The novel is set in the late 1800s, early 1900s. Young Carrie Meeber is a Wisconsin country girl determined to start a new life who one day boards a train heading for Chicago. It is the first time she has ever left her small town. Carrie's personality is unformed. She is impressionable and easily swayed -- but ambitious. As a character, she is interesting mostly for the effects she produces on the various men she meets and for the way in which her personality is molded by the attitudes of those around her. Carrie quickly realizes that money is everything in the big city. Material possessions define the man or woman. Money determines social status. Money enhances beauty. A person who does not have the best clothes, a beautiful home, and the wherewithal to dine in the best restaurants and to visit the hottest nightspots is not really much of a person, Carrie concludes. This is one of the major themes running through the novel, the idea that our very essence is defined by others and how they perceive us (with the depressing corollary that others judge us based upon our income). The strongest, suavest, most self-confident personality may be broken down to nothing if deprived of wealth and its appurtenances. Conversely, money has the power to catapult a nonentity to the highest social echelons. There is one character, Bob Ames, who attempts to dispute this worldview. Bob is an intellectual who appears at intervals throughout the novel, each time telling Carrie that noble deeds are more important than money, that she should read Balzac and Hardy instead of trashy novels, that she needs to contribute something substantive to the world instead of falling for the meretricious charms of the high rollers. Yeah, whatever, Bob. Yawn. I think that Dreiser intended for Bob Ames to be a pivotal figure in the novel, a person of depth battling for Carrie's soul against the claims of the material world, but Bob's arguments are not very convincing in light of the story's bleak ending. Although Dreiser leaves open the possibility that Carrie will eventually embrace Bob's philosophy, it seems unlikely. Why should Carrie listen to Bob when everything with which she is surrounded exhorts her to favor superficial appearances over internal substance?

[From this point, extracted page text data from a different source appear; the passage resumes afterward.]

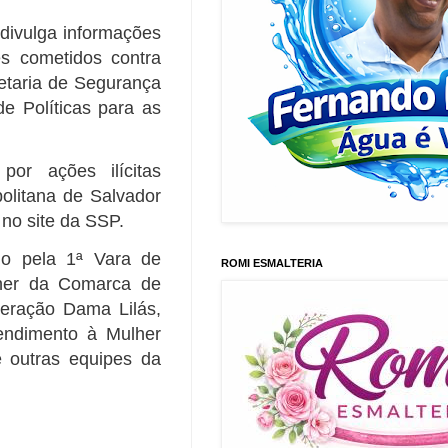
divulga informações
es cometidos contra
retaria de Segurança
e Políticas para as
or ações ilícitas
politana de Salvador
 no site da SSP.
do pela 1ª Vara de
ROMI ESMALTERIA
lher da Comarca de
peração Dama Lilás,
tendimento à Mulher
 outras equipes da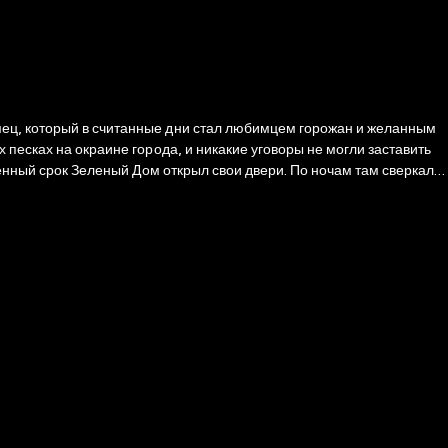
мец, который в считанные дни стал любимцем горожан и желанным
женный срок Зеленый Дом открыл свои двери. По ночам там сверкали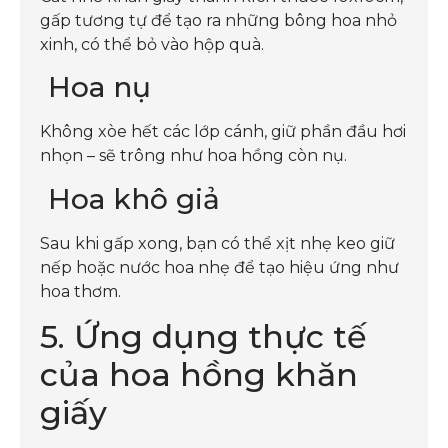
gấp tương tự để tạo ra những bông hoa nhỏ
xinh, có thể bỏ vào hộp quà.
Hoa nụ
Không xòe hết các lớp cánh, giữ phần đầu hơi
nhọn – sẽ trông như hoa hồng còn nụ.
Hoa khô giả
Sau khi gấp xong, bạn có thể xịt nhẹ keo giữ
nếp hoặc nước hoa nhẹ để tạo hiệu ứng như
hoa thơm.
5. Ứng dụng thực tế
của hoa hồng khăn
giấy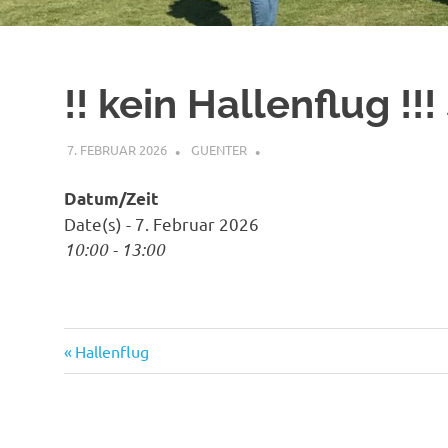
!! kein Hallenflug !!
7. FEBRUAR 2026
GUENTER
Datum/Zeit
Date(s) - 7. Februar 2026
10:00 - 13:00
Vorheriger
Beitragsnavigation
Hallenflug
Beitrag: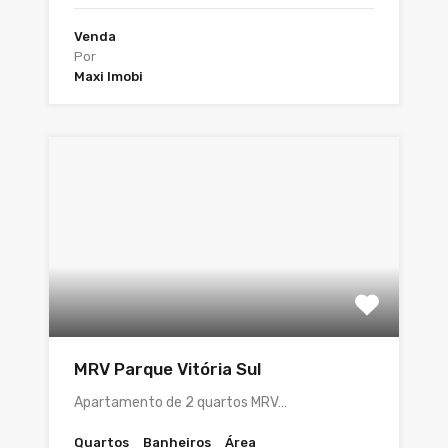
Venda
Por
Maxi Imobi
MRV Parque Vitória Sul
Apartamento de 2 quartos MRV…
Quartos
Banheiros
Área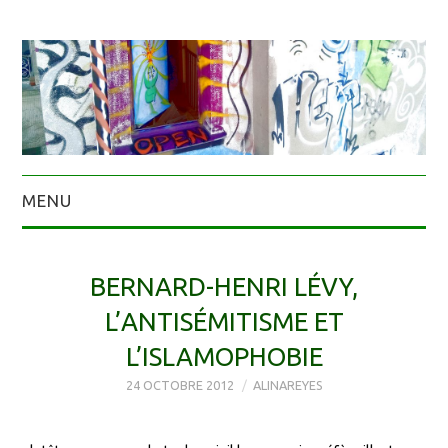
MENU
BERNARD-HENRI LÉVY,
L’ANTISÉMITISME ET
L’ISLAMOPHOBIE
24 OCTOBRE 2012
ALINAREYES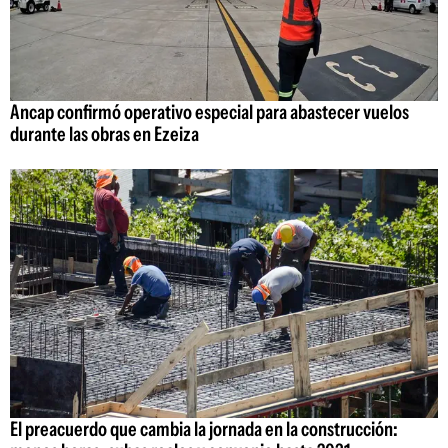
Ancap confirmó operativo especial para abastecer vuelos
durante las obras en Ezeiza
El preacuerdo que cambia la jornada en la construcción: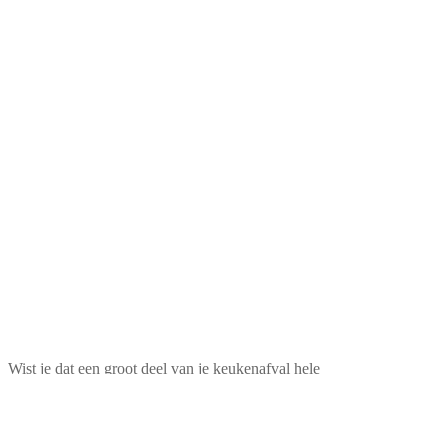
Wist je dat een groot deel van je keukenafval hele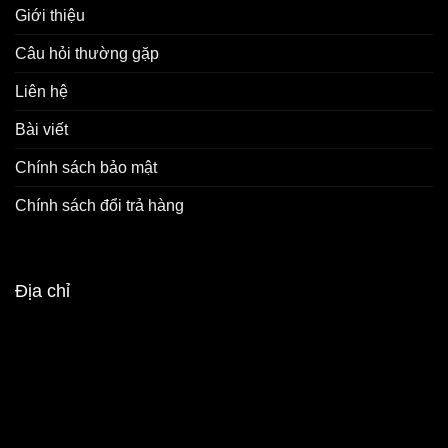
Giới thiệu
Câu hỏi thường gặp
Liên hệ
Bài viết
Chính sách bảo mật
Chính sách đổi trả hàng
Địa chỉ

There are two brilliant portraits of men in this novel. Charles Drouet, a "genial egotist" and Carrie's first lover, is the spitting image of one of my ex-boyfriends. I suspect that most women have a Charles Drouet in their pasts because he's the type of man who holds great appeal at a certain time of life: the dashing, well-dressed, ridiculously self-confident ladies' man who is committed to nothing except his own pleasure, who genuinely likes women (on a shallow, self-serving level) and wounds them only inadvertently - that is, he does not maliciously seek to hurt anyone; he does so only as an unintended side effect of his self-absorption. The most masterful portrait, though, is that of George Hurstwood. The last third of the novel details his decline from wealth into seediness and finally into poverty, and it's some of the best writing I've encountered in a long time. (Drusier's style in the first two-thirds of the novel is bombastic - truly tedious at times -- but the last third more than makes up for it.) Anyone who has ever been unemployed for a long period of time will relate to the description of the lethargy and depression that sets in as Hurstwood's prospects grow dimmer, the self-doubt that takes hold and begins to emanate from his pores. I was on the edge of my seat during this part of the novel. It is SO GOOD. It is wrenching to see how Hurstwood's personality changes in response to his altered position in the world. When he is no longer accorded the respect that goes along with having money, he becomes a different man. Through Carrie's eyes - "the eyes of the world," Carrie being both a product of society and its standard bearer - we watch as he is transformed from someone worthy of respect into an object of contempt.

"Sister Carrie" was controversial when it first came out due to its profanity and sexual references, and it was released in numerous "edited versions." I read the Penguin "unexpurgated edition." It is disappointingly tame (for example, the sexual references are so oblique that I was unable to detect any of them), but I recommend the unexpurgated edition because other versions change the ending and cut out whole passages.

This is a great novel. I highly recommend it.